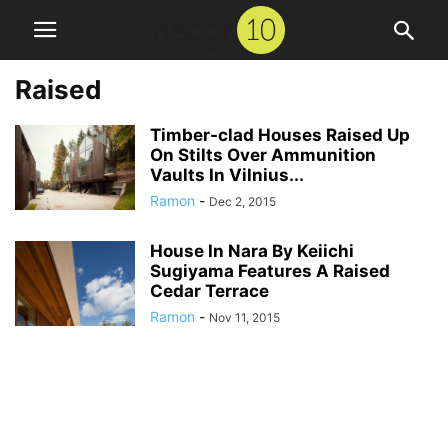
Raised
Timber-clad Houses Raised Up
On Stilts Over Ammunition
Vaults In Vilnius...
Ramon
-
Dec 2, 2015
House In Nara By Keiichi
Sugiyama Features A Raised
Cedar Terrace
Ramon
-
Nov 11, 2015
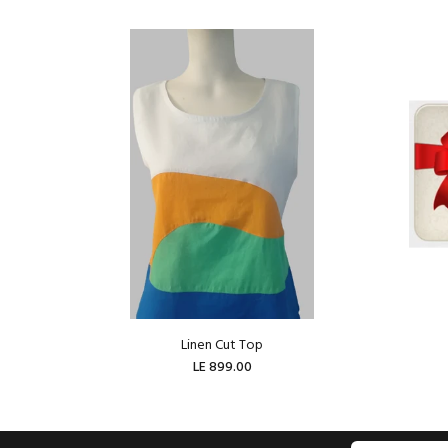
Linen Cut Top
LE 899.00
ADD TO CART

####

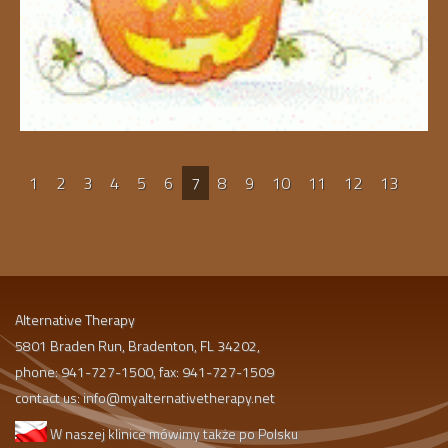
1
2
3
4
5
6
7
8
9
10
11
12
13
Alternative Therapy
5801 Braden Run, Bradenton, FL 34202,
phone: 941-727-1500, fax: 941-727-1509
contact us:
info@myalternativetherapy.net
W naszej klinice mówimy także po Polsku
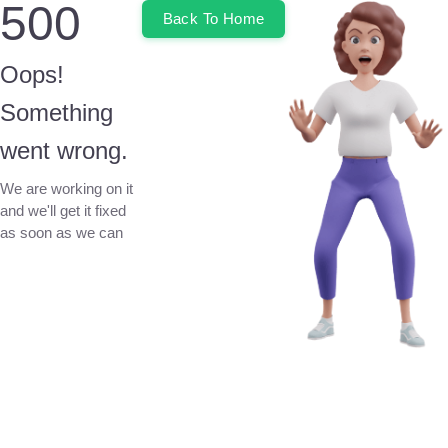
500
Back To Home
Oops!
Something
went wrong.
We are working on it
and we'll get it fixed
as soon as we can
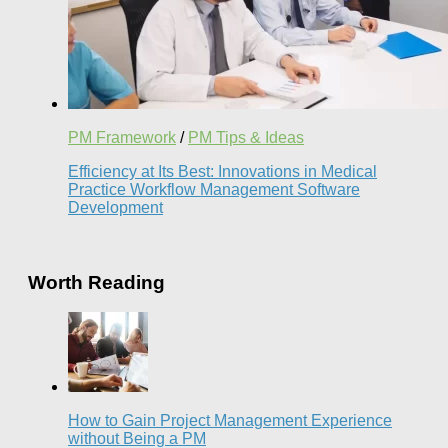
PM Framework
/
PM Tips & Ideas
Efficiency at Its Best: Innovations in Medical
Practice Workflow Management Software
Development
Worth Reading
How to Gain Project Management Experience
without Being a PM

####

TASK ITEM.
Your reply is to be an exact repeat of the listing above from the line holding "Cedar Terrace" down to the line holding "ADD TO CART", ends included, pictures excluded.

EXERCISE RESULT.
Cedar Terrace
Ramon
-
Nov 11, 2015
Linen Cut Top
LE 899.00
ADD TO CART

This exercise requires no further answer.